Die Forschenden analysierten das räumliche Verhalten von Fledermäusen aus drei funktionalen Gilden, den Offenraumjägern, den an die Jagd in geschlossener Vegetation angepassten Jägern und den auf die Jagd in der Vegetation spezialisierten Fledermäusen: „Wir konnten klar erkennen, dass jene Fledermäuse, die im offenen Luftraum nach Insekten jagen, sowie jene, die an Jagd in dichter Vegetation angepasst sind, die Gewässer mieden, wenn sich in deren Nähe Windenergieanlagen befanden“, sagt Voigt.
„Lediglich Vertreter aus der Gilde der Fledermäuse, die an Vegetationsrändern jagen, werden offenbar nicht durch die Windenergieanlagen von den Trinkstellen vergrämt“.
Die Forschenden platzierten akustische Detektoren an insgesamt 59 dauerhaft wasserführenden kleinen Teichen in Entfernungen von etwa 50 bis 5.000 Metern von Windenergieanlagen im nördlichen Brandenburg.
Der Untersuchungsraum weist – durch seine eiszeitliche Entstehungsgeschichte bedingt – mehr als tausend dieser feuchten Senken, Tümpeln und Teichen auf, die in der intensiv genutzten Agrarlandschaft wichtige ökologische Funktionen erfüllen.
„Wir haben während der Fortpflanzungszeit im Juli die akustische Aktivität von Fledermäusen an Gewässern in unterschiedlicher Entfernung zu Windenergieanlagen gemessen. Dabei achteten wir auf ähnliche Rahmenbedingungen, wie zum Beispiel keinen Niederschlag und wenig Wind“, erklärt Scholz.

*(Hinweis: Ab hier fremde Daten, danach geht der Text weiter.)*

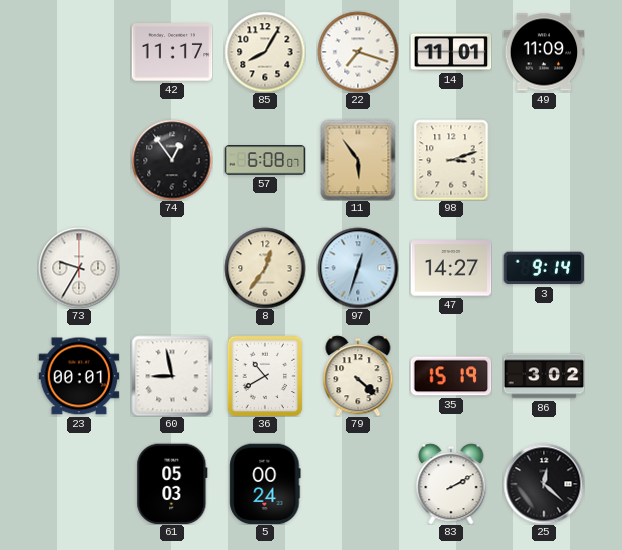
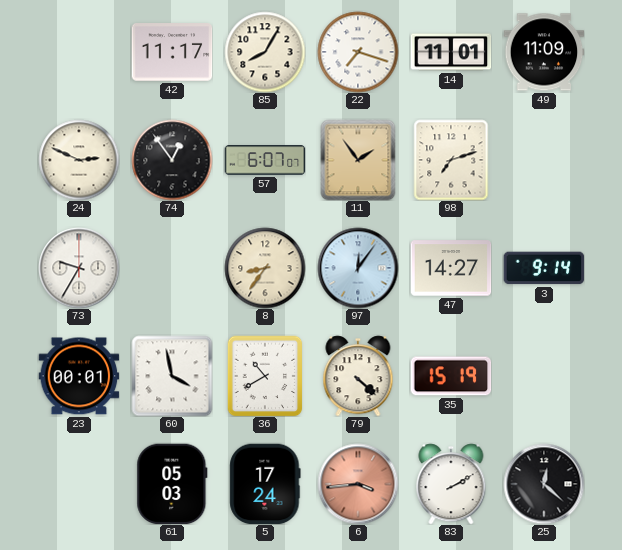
24: none -> 2:49
57: 6:08 -> 6:07
11: 5:54 -> 1:54
98: 3:12 -> 7:12
8: 12:36 -> 8:36
97: 12:33 -> 12:06
60: 8:58 -> 3:58
86: 3:02 -> none
5: 00:24 -> 17:24
6: none -> 3:44
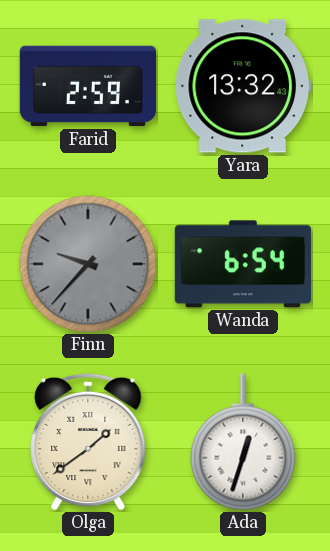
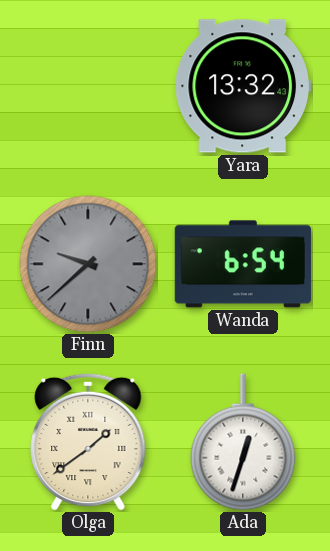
Farid: 2:59 -> none
Finn: 9:37 -> 9:38
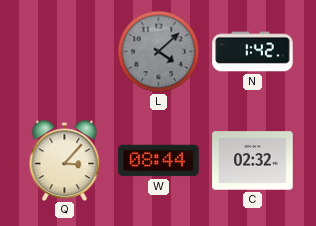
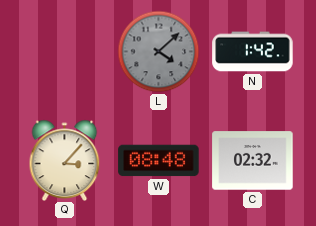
W: 08:44 -> 08:48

„Im Juli geht die Stillzeit der Fledermausweibchen langsam zu Ende und die Jungtiere werden aus den Wochenstuben entwöhnt, das ist also eine energetisch anstrengende Phase für die Fledermausweibchen. Zudem trocknen viele Wasserstellen im Hochsommer aus, weshalb die Fledermäuse stärker abhängig von den ganzjährig wasserführenden Kleingewässern sind.“
Das Team identifizierte insgesamt knapp 8.400 Rufe unterschiedlicher Fledermausarten in den drei genannten Fledermausgilden.
„Mit zunehmender Nähe zu Windenergieanlagen sank die Aktivität der Offenraumjäger an den Wasserstellen um 53 Prozent und die Aktivität der an die Jagd in geschlossener Vegetation angepassten Fledermausarten um 63 Prozent“, fassen die Autorinnen und Autoren zusammen.
Das gleiche Bild ergibt sich bei der Analyse des Jagdverhaltens, welches von den akustischen Detektoren erkannt werden kann: Es verringerte sich um 87 respektive 76 Prozent bei abnehmender Distanz zu einer Windenergieanlage.
„Diesen Ergebnissen wohnt eine gewisse Tragik inne, denn eine Maßnahme zur Eindämmung des Klimawandels hat leider die Nebenwirkung, dass bestimmte Fledermäuse schlechter mit heißen und trockenen Sommern zurechtkommen, wenn sie von den Windenergieanlagen aus ihren Lebensräumen verdrängt werden“, sagt Voigt.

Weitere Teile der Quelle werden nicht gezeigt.